Lucie Henebelle hérite d'une affaire à laquelle s'intéressait son oncle Anatole, flic en retraite emporté subitement par une crise cardiaque : la disparition de Laëtitia Charlet, une jeune femme de vingt ans. Anatole soupçonnait Julien Ramirez, un individu ayant déjà eu affaire à la justice, dont la camionnette de chantier était présente sur les lieux de l'enlèvement. S'introduisant chez le suspect, Lucie tombe sur un musée des horreurs... et se fait agresser par Ramirez en personne, qu'elle doit tuer en légitime défense. Elle était entrée par effraction et risque de se retrouver accusée de meurtre. Prise de panique, elle fait appel à son compagnon Franck Sharko, qui se voit obligé de maquiller le décès et s'arrange pour que Lucie et lui soient chargés de l'enquête. On découvre vite que Ramirez ne se contentait pas de torturer des chats, mais se livrait à des rituels sataniques. Et il apparaît qu'une jeune femme se trouvait sur les lieux au moment du meurtre ! Pour Lucie et Sharko, c'est l'angoisse alors que l'affaire Ramirez les mène à une étrange secte obsédée par le sang. Et Nicolas, un policier au bout du rouleau, s'obstine et ne cesse de se rapprocher de la vérité... Y aurait-il, de plus, rapport avec l'étrange suicide d'un plongeur qui s'est livré volontairement aux requins d'un aquarium ?

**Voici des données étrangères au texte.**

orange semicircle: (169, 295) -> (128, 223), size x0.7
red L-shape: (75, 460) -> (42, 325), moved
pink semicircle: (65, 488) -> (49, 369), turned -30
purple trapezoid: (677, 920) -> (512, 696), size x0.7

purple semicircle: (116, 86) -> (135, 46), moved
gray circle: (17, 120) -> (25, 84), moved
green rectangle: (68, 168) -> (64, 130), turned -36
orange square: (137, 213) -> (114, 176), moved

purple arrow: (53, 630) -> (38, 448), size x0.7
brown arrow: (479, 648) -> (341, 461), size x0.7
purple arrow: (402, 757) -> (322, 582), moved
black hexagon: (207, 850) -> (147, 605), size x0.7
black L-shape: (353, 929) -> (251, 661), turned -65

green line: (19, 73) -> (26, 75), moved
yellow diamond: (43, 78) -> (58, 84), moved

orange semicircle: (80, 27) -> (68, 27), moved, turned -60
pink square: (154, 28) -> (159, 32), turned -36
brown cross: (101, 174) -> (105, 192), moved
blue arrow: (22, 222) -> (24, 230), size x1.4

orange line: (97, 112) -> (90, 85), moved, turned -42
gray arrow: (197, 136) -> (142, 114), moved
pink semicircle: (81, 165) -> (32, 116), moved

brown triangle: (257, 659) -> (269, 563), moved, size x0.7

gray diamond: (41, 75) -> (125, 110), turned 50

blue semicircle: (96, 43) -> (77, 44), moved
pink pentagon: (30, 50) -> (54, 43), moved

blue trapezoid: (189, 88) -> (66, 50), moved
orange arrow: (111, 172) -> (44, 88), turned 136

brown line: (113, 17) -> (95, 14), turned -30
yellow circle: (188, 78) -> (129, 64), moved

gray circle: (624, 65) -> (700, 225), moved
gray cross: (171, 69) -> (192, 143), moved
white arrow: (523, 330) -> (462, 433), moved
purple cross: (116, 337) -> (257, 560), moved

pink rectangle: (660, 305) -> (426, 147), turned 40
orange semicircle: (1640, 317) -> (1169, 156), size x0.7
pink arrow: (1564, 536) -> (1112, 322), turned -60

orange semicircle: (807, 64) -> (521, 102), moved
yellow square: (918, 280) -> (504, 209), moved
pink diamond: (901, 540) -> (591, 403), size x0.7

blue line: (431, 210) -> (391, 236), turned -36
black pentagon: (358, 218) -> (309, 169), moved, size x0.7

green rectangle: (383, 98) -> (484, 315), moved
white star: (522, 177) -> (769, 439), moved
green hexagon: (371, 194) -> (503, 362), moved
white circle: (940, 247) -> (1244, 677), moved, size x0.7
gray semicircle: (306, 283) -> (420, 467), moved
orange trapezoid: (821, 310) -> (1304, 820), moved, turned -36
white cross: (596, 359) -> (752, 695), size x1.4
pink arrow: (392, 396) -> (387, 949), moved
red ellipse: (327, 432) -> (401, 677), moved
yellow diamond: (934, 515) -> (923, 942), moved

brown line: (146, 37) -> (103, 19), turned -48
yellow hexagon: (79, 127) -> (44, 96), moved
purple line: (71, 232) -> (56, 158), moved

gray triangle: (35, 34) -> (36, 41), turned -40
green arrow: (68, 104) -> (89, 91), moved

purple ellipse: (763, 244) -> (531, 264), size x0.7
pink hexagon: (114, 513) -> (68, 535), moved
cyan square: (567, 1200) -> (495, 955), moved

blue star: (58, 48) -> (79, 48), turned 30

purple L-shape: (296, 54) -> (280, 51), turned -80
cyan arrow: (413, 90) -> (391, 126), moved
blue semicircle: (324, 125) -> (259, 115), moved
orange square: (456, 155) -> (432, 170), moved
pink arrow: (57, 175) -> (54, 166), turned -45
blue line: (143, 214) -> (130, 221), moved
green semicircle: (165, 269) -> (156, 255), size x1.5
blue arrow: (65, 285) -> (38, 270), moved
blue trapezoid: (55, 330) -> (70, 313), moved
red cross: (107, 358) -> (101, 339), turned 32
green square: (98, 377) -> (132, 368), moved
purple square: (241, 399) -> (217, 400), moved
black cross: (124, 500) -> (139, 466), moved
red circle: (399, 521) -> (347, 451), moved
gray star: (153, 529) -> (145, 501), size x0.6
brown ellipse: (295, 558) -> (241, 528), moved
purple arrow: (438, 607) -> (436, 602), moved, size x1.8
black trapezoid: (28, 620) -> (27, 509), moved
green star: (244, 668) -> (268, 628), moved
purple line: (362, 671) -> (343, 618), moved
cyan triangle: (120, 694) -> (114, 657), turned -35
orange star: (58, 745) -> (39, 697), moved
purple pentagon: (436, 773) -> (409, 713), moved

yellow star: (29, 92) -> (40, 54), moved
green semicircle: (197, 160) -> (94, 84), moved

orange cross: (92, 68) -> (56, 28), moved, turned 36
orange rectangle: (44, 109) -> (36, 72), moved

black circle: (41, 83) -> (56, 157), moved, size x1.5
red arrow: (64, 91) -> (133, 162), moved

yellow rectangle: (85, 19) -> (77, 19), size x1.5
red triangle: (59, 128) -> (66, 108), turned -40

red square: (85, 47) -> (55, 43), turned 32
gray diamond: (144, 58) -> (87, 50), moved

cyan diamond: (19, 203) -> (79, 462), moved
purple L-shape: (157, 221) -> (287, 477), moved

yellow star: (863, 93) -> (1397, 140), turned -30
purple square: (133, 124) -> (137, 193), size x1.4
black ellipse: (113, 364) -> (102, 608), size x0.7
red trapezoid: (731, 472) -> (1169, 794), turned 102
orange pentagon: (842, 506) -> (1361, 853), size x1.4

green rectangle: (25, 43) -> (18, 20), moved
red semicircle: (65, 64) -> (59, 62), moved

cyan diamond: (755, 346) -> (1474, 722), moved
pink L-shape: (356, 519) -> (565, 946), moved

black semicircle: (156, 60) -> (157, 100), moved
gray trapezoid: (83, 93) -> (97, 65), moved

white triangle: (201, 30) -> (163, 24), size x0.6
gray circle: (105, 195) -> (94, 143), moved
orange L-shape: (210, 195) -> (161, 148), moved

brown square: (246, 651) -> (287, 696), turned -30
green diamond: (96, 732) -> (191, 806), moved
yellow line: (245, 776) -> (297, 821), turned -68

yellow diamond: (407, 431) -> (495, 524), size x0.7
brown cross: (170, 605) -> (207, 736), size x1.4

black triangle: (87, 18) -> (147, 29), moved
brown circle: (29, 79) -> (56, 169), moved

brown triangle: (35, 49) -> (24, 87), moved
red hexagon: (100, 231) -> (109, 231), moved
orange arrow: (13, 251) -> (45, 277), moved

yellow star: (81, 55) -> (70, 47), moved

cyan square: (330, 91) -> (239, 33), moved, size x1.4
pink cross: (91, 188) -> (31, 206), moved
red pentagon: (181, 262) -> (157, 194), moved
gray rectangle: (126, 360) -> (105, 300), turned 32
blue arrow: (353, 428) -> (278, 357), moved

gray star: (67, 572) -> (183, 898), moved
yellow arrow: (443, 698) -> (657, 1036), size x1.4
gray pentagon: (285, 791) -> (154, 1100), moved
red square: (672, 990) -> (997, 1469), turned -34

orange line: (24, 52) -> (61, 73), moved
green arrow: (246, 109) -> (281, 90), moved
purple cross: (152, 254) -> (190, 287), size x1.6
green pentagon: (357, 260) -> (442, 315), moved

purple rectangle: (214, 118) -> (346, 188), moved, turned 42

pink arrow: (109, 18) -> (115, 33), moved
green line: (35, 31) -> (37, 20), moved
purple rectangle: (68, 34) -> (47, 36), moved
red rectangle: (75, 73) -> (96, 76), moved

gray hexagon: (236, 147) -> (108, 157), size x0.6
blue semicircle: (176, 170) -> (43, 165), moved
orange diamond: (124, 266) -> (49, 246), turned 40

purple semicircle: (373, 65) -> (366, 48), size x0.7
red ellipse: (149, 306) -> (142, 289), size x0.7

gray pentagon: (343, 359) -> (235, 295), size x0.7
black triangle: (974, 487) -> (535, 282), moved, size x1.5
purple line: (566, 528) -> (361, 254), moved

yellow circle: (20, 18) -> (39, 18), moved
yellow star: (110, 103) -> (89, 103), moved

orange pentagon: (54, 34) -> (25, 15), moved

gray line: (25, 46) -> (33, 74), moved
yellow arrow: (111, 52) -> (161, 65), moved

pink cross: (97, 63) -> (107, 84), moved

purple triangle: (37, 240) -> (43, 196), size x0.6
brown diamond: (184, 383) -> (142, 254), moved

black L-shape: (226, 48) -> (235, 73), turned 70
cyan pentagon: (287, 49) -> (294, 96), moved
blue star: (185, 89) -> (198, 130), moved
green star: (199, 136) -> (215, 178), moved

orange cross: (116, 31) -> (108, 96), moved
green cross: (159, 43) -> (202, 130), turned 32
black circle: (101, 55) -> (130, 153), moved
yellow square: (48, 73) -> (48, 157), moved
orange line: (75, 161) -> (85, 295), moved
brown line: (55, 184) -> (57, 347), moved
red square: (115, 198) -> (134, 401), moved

On avait laissé Franck Thilliez avec l'excellent Rêver et son intrigue diabolique, n'étant pas sûr qu'il pouvait rééditer un tel exploit. Et, pourtant, on n'est pas déçu : en centrant le récit sur Lucie et Sharko, forcés de passer au-delà de la loi, traqués à leur tour par un policier au bout du rouleau particulièrement bien croqué, l'auteur tient un enjeu fort et fait partager l'angoisse des protagonistes qui, en même temps, soude leur couple. Quant à l'enquête, sans trop déflorer, elle suit une structure en entonnoir, prenant peu à peu des ramifications internationales, et implique une secte haute en couleurs qui semble sortie d'un roman de Maxime Chattam ! Le seul défaut du roman c'est son nombre de pages : 571 pages (!). C'est bien trop long. Surtout lorsque le véritable mobile régissant toute cette histoire apparaît enfin, présentant un méchant particulièrement flamboyant, car il tombe un peu comme un cheveu sur la soupe. Il fait brutalement entrer le roman dans une autre dimension qui, du coup, n'est pas explorée jusqu'au bout. Mais cela n'empêche pas d'apprécier cette enquête à la fois complexe et limpide dont le happy-end, pour une fois, n'a rien de surfait. C'est juste qu'après le feu d'artifice de Rêver (qui ressort dans le même temps en poche), il était dur de faire aussi fort...

Citation

Sharko n'avait rien connu d'autre que le 36. Ses cent quarante-huit marches usées jusqu'à la corde, ses odeurs de vieux bois et de tabac, ses mansardes agonisantes, ses bureaux exigus, son séchoir où l'on entreposait parfois les vêtements faisandés des cadavres, juste sous les toits en zinc. On atteignait peut-être les quarante degrés sous les combles, mais c'était chez lui.